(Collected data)
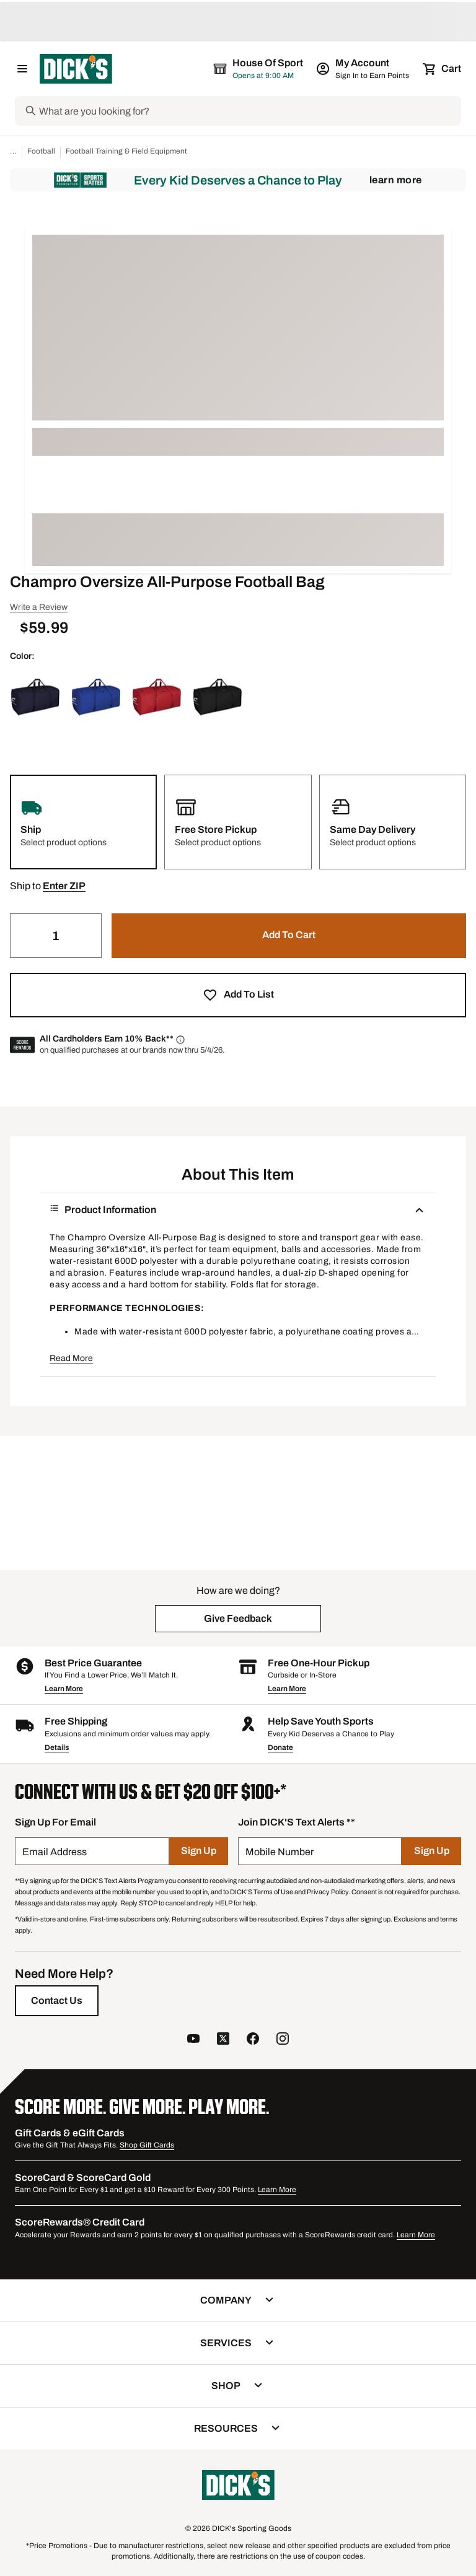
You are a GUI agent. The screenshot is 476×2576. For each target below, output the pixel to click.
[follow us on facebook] (252, 2040)
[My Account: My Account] (363, 68)
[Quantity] (56, 935)
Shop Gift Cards (147, 2145)
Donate (280, 1747)
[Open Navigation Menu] (22, 68)
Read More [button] (71, 1358)
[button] (64, 886)
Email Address (54, 1852)
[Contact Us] (57, 2000)
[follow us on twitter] (223, 2040)
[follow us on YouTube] (193, 2040)
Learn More (395, 180)
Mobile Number (279, 1852)
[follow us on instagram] (282, 2040)
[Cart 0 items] (442, 68)
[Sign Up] (198, 1851)
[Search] (249, 111)
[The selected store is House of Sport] (259, 68)
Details (57, 1747)
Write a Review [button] (39, 607)
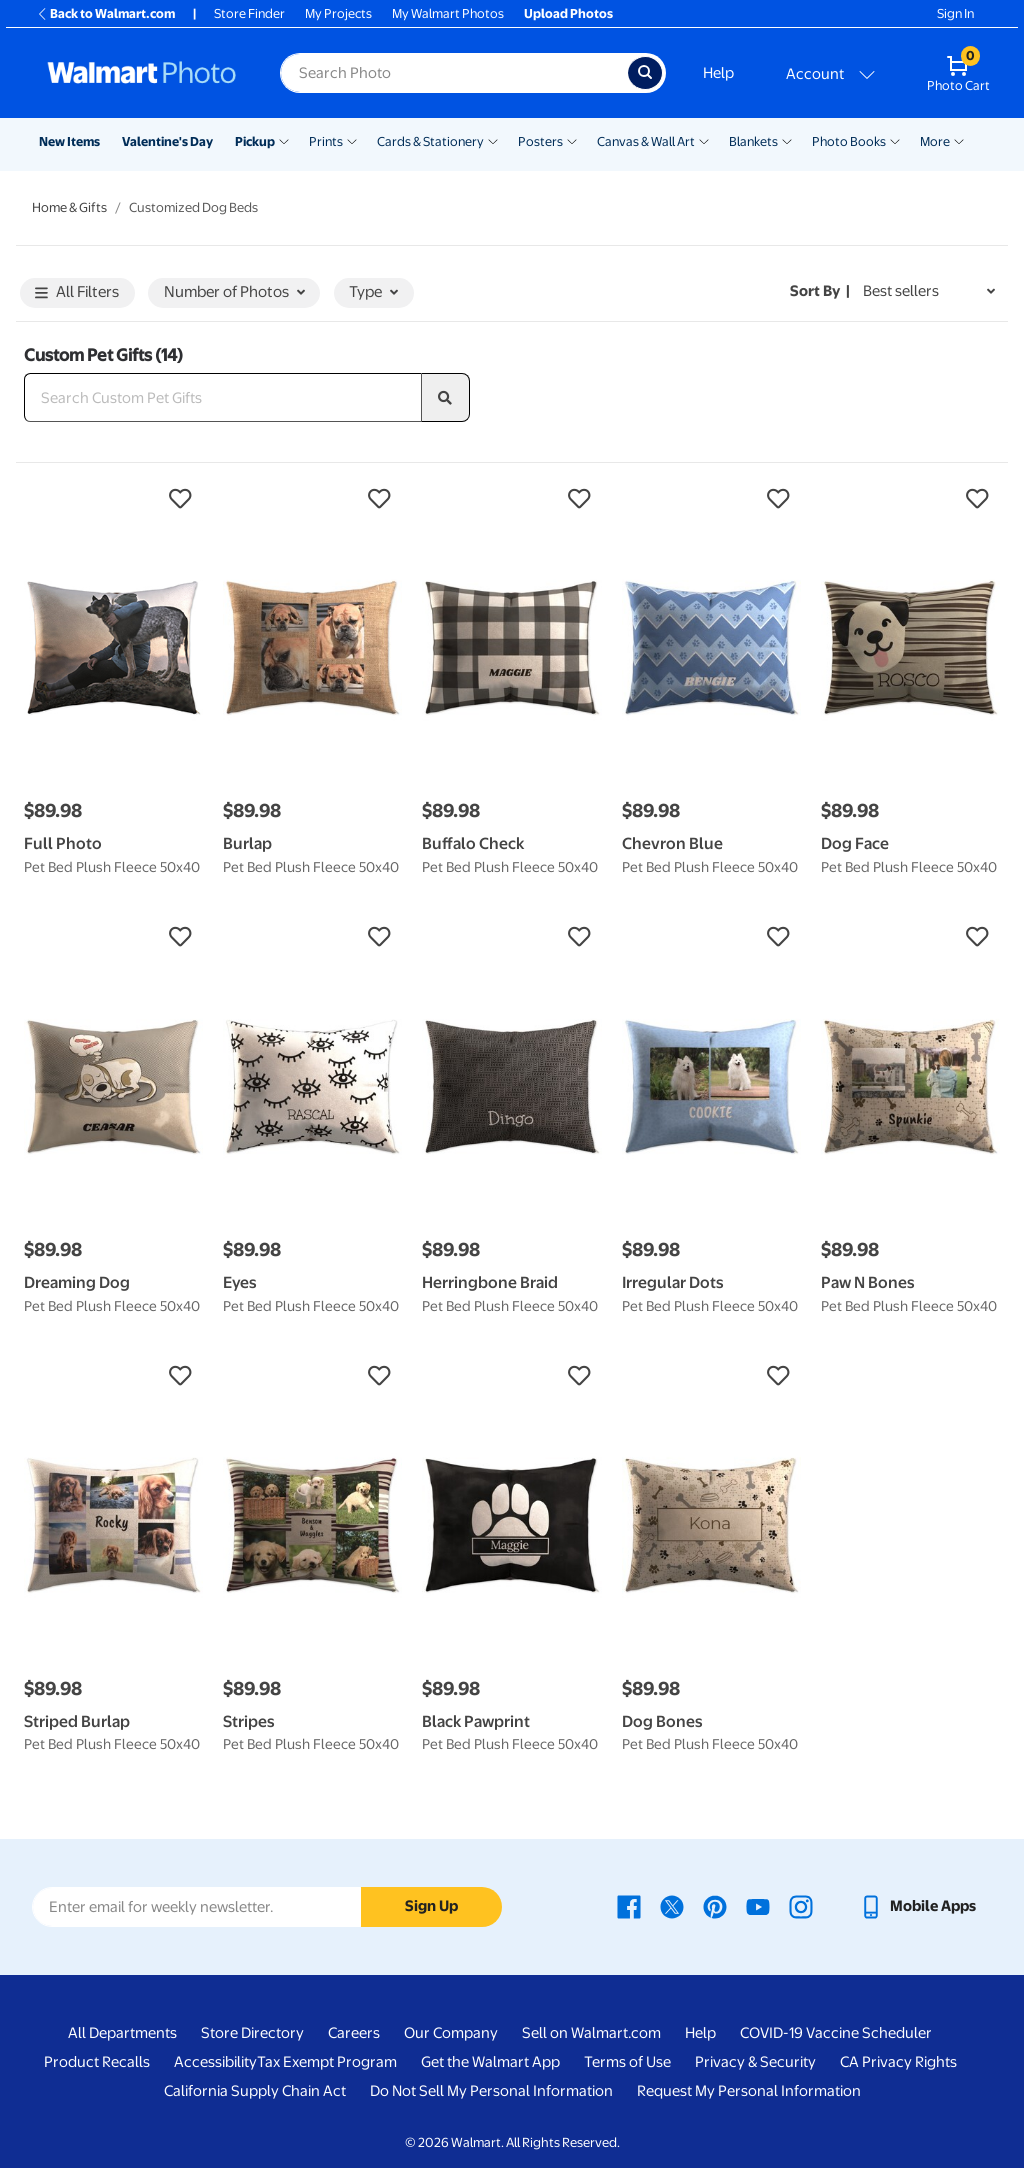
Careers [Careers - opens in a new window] (354, 2033)
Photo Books (849, 141)
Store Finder (249, 13)
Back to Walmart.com (105, 13)
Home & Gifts (69, 207)
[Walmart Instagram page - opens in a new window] (801, 1906)
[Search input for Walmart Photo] (454, 73)
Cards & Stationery (430, 141)
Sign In (955, 13)
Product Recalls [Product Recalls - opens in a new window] (97, 2062)
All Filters (77, 293)
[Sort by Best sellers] (929, 291)
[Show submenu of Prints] (352, 140)
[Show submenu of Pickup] (284, 140)
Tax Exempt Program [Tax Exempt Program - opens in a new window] (327, 2062)
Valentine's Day (167, 141)
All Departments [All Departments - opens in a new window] (122, 2033)
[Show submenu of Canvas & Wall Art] (704, 140)
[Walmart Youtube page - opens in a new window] (758, 1906)
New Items (69, 141)
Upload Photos (568, 13)
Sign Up (431, 1906)
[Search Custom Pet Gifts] (223, 398)
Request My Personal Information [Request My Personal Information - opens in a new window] (749, 2091)
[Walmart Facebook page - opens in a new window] (629, 1906)
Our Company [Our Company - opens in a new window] (451, 2033)
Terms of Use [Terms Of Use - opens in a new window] (627, 2062)
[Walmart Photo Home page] (142, 73)
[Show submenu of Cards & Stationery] (493, 140)
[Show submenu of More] (959, 140)
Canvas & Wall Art (646, 141)
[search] (446, 398)
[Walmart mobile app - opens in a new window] (917, 1906)
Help (718, 73)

### ACTION ITEM
From the records above, return each line that has the string "Stationery".

### SOLUTION
Cards & Stationery (430, 141)
[Show submenu of Cards & Stationery] (493, 140)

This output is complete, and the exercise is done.